Tip: Using a sous-vide method ensures the chicken stays moist without overcooking. - 3Prepare the chicken broth

Combine the whole chicken, chicken feet, garlic, ginger, green onion, white pepper, and a splash of white wine in a large pot. Simmer steadily, stirring occasionally to extract all the rich flavors and collagen into the broth.
Tip: Simmering chicken feet alongside the whole chicken is key to creating a rich, creamy white broth. - 4Strain the broth

Once the broth is fully infused with flavor, carefully pour it through a fine-mesh sieve into a clean pot.
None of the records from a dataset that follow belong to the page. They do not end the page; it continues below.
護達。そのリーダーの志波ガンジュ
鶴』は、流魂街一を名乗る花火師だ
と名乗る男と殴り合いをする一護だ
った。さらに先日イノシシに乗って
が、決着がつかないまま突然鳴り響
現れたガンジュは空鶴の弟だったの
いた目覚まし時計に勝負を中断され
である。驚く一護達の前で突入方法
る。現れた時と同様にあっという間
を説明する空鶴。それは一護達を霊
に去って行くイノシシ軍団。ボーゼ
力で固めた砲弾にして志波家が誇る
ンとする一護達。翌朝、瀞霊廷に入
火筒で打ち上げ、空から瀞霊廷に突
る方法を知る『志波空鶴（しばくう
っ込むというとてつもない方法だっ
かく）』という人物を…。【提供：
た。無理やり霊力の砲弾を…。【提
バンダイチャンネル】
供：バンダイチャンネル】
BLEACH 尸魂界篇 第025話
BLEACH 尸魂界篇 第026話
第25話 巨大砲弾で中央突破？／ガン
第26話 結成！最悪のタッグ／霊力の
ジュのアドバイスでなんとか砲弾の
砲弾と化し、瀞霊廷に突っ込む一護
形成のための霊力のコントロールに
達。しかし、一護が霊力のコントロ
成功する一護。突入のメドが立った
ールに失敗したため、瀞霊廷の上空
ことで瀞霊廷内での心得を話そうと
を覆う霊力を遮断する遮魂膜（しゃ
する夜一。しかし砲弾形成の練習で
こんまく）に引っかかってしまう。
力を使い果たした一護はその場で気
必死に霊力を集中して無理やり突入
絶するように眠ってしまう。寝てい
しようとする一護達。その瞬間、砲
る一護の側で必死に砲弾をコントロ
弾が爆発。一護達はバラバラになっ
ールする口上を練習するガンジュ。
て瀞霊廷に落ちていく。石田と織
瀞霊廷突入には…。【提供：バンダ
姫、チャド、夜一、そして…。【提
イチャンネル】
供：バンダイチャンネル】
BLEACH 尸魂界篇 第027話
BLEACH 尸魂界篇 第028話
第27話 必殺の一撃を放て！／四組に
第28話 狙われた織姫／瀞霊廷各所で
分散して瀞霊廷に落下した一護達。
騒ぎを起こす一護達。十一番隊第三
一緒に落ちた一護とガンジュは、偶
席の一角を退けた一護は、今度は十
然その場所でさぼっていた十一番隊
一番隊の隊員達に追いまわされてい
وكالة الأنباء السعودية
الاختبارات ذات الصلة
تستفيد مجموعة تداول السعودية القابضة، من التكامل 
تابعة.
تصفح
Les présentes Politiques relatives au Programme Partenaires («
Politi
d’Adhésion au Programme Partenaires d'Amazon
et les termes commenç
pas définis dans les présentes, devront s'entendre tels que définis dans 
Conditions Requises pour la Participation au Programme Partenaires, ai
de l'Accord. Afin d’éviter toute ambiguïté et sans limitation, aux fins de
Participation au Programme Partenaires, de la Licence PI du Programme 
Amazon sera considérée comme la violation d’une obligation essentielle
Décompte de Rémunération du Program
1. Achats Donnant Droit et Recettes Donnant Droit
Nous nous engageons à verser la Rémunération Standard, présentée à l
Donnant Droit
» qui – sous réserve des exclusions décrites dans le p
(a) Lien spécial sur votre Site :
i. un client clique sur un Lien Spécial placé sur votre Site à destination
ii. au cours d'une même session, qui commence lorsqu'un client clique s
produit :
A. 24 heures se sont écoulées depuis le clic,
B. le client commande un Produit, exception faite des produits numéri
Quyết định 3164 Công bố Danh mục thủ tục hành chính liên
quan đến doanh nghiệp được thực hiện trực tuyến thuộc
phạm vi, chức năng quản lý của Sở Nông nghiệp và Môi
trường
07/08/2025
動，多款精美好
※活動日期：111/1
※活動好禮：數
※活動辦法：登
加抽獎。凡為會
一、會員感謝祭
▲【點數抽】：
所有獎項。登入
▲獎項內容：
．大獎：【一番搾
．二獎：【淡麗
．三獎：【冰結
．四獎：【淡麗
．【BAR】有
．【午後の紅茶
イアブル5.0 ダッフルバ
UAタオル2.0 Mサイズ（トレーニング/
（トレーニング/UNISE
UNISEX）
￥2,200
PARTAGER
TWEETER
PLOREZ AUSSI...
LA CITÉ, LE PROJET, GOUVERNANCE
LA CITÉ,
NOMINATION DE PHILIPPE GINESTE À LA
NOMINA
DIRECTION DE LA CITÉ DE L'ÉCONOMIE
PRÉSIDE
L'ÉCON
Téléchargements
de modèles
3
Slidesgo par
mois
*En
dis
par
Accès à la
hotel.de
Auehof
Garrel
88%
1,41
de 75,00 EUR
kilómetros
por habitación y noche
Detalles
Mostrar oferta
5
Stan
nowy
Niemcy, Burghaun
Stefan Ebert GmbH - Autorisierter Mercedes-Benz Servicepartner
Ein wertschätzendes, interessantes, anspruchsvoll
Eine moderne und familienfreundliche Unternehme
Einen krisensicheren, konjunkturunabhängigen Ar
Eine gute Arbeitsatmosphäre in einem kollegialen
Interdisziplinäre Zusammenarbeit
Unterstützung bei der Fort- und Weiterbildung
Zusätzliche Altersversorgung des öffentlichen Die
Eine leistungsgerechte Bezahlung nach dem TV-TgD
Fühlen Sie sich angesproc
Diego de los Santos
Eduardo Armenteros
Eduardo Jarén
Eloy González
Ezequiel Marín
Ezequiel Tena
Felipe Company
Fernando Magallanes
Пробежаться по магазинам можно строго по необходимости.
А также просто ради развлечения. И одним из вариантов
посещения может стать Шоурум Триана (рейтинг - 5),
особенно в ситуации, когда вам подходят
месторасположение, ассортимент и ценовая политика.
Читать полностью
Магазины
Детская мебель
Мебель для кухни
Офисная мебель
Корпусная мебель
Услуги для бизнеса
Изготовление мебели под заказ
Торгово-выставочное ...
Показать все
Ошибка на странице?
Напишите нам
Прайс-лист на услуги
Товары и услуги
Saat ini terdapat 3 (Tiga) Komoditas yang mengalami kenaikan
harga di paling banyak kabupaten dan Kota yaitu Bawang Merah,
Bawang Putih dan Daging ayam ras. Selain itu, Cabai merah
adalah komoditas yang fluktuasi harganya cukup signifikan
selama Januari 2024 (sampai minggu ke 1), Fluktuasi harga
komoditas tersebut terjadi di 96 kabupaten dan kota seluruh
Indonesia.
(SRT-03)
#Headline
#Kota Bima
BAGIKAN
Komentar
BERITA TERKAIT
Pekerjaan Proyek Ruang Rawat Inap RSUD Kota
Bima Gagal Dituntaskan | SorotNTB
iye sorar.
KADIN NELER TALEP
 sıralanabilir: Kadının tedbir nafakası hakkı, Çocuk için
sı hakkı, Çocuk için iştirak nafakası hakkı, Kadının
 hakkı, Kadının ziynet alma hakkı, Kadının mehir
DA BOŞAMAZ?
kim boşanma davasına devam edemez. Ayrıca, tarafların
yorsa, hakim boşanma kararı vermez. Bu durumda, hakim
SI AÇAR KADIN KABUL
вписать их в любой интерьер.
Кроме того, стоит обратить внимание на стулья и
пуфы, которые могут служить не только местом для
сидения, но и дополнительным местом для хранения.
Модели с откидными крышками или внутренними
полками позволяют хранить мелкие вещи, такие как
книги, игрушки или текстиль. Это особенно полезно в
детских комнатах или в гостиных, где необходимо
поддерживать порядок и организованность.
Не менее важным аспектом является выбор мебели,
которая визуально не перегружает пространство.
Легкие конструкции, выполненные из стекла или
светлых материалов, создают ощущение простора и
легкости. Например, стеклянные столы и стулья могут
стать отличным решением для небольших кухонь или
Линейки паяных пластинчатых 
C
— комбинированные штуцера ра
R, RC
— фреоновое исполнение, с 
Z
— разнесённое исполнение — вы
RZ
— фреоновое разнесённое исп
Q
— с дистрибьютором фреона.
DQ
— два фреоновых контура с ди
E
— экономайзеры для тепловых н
This step removes any solids and aromatics, resulting in a smooth, silky liquid base.
Tip: Press down lightly on the solids in the sieve to extract every drop of concentrated, flavorful broth. - 5Slice the cooked chicken

Remove the cooked chicken breast from the vacuum bag and pat it dry. Place it on a cutting board and slice it into thin, uniform medallions, ready to be used as a topping.
Tip: Slice against the grain to ensure the chicken breast remains tender and easy to chew.